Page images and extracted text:
--- START ---

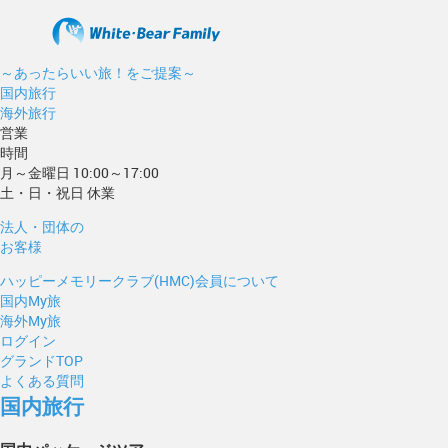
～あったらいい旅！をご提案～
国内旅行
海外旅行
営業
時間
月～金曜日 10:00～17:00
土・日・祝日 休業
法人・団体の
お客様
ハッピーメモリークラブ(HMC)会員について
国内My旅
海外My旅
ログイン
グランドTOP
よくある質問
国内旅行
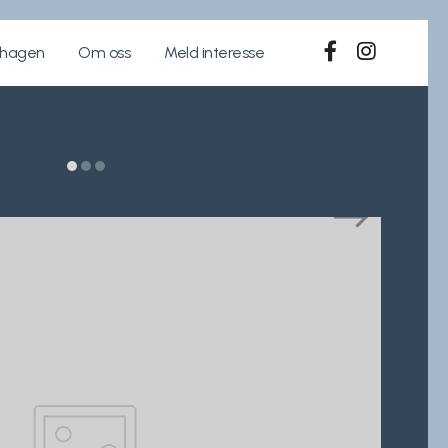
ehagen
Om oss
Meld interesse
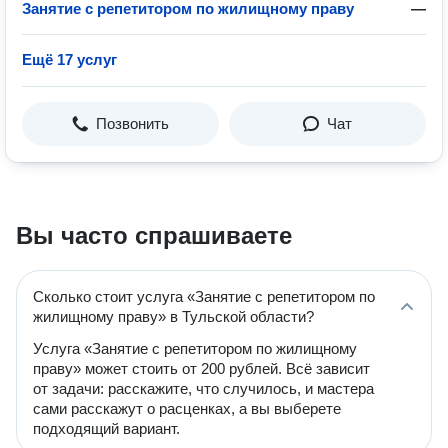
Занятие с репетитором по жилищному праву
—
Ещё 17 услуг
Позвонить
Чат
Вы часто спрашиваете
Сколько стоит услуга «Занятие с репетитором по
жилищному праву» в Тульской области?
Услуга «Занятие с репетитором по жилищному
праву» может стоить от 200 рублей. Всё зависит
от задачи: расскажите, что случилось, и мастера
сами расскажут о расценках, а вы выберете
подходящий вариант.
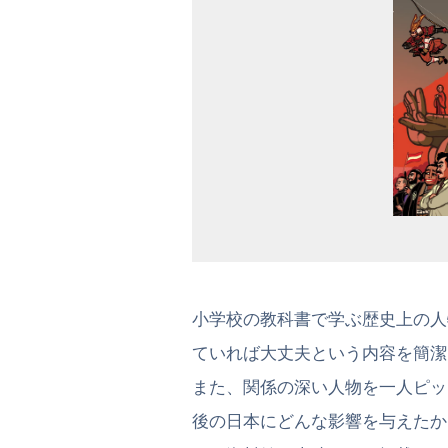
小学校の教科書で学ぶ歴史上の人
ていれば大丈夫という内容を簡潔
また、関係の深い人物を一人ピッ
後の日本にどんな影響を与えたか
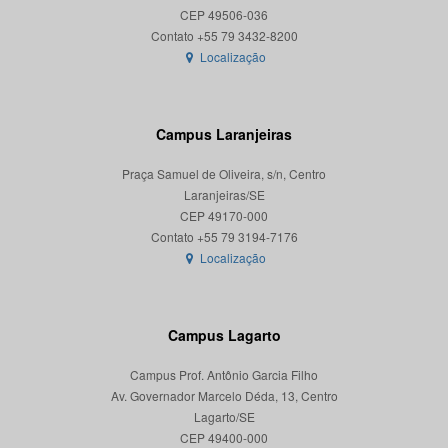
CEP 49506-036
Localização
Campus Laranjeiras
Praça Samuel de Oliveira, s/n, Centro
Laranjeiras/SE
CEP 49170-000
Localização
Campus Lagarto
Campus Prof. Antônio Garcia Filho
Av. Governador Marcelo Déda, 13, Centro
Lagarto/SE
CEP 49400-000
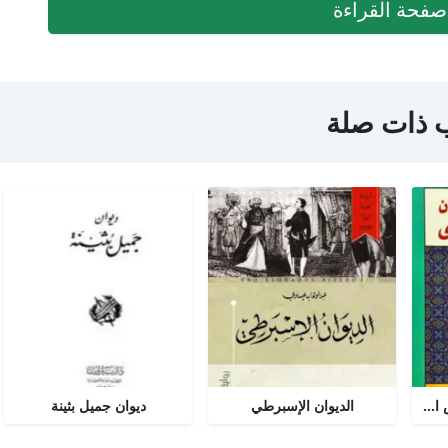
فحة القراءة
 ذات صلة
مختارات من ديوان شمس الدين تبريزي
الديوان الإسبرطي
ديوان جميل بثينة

--- END ---
--- START ---

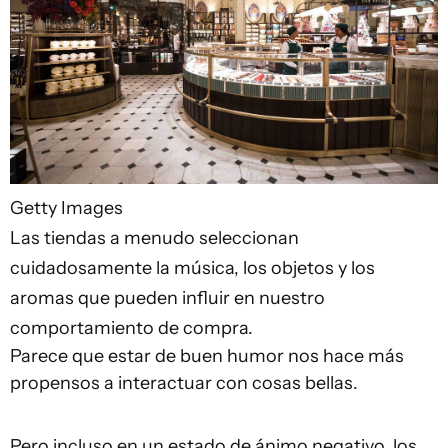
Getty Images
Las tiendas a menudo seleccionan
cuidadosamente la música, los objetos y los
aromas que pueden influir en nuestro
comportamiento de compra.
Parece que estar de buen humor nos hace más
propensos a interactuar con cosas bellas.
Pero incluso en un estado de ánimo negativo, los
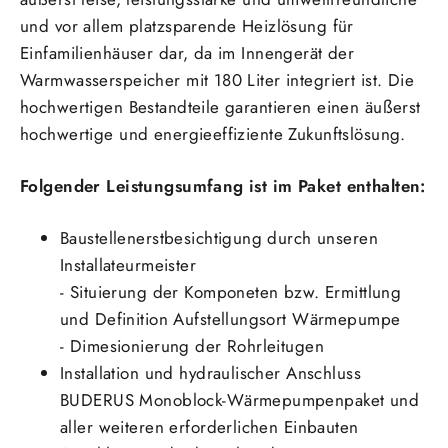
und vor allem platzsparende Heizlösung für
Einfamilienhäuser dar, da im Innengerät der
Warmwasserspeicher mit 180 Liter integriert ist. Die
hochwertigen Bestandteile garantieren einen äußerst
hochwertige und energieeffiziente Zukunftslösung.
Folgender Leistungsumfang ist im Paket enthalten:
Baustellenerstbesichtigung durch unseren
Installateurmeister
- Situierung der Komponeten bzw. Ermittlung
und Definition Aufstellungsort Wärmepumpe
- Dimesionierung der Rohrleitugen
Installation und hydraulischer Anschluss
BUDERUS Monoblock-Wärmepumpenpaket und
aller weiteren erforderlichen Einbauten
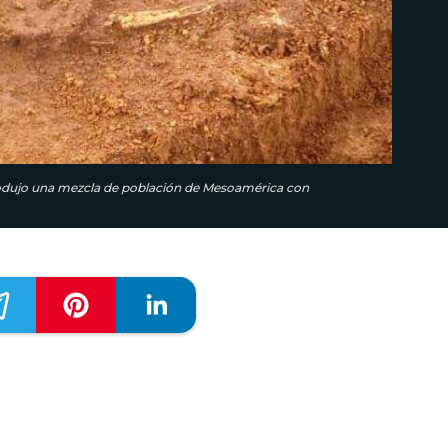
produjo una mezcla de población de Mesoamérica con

--- END ---
--- START ---

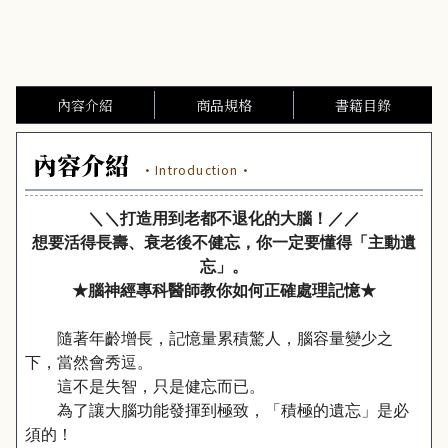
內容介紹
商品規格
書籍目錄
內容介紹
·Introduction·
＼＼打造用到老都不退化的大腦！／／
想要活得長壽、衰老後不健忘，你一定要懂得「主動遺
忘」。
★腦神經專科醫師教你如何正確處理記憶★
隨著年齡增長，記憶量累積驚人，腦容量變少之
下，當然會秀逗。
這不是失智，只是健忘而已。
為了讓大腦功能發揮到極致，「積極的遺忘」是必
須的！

--- END ---

### What is needed
Which lines of the records hold the string "Занятие"? Copy each one.

### Written response
Занятие с репетитором по жилищному праву
Сколько стоит услуга «Занятие с репетитором по
Услуга «Занятие с репетитором по жилищному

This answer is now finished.